> Entries shown:

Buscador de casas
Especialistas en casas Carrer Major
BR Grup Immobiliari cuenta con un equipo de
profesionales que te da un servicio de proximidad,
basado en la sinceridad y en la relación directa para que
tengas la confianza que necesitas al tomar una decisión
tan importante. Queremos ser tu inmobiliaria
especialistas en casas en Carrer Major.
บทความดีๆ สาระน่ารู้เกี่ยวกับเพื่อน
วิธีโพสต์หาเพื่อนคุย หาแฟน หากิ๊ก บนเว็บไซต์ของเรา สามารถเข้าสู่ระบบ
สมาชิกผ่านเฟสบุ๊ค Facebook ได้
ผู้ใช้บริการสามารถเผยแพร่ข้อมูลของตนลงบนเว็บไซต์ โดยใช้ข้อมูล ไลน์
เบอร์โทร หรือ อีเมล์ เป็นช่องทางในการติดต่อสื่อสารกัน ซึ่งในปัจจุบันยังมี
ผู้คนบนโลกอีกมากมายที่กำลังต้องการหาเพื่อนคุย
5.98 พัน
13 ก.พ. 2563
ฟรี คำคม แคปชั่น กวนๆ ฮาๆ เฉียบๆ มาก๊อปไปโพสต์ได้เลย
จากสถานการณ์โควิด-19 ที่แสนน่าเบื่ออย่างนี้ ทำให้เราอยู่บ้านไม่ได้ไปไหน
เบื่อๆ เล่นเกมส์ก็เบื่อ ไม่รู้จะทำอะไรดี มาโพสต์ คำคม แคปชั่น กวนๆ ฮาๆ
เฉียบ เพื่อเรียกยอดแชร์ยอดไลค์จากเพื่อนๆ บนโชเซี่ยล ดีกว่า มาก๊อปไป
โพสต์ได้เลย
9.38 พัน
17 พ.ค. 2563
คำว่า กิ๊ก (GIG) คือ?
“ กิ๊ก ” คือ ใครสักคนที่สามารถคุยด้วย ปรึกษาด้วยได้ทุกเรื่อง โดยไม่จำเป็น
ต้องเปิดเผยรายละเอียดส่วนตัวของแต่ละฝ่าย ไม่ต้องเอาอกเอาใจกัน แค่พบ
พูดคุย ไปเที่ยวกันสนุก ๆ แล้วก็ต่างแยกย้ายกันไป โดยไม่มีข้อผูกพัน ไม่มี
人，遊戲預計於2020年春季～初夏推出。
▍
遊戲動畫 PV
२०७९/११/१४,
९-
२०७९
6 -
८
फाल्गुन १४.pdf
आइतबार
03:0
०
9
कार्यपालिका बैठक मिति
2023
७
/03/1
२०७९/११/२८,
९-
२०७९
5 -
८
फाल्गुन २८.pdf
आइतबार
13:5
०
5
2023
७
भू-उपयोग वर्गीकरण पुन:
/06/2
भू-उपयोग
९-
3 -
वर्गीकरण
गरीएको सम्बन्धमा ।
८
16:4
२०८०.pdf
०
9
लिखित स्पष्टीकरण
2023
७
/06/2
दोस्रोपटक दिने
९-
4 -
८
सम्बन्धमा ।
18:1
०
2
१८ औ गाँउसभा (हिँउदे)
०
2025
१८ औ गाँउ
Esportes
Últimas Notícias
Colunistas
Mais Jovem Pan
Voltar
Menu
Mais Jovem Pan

> Try it:
Tally every line in these entries where the string "โดยไม" occurs. The tally alone is the answer.

> Answer box:
2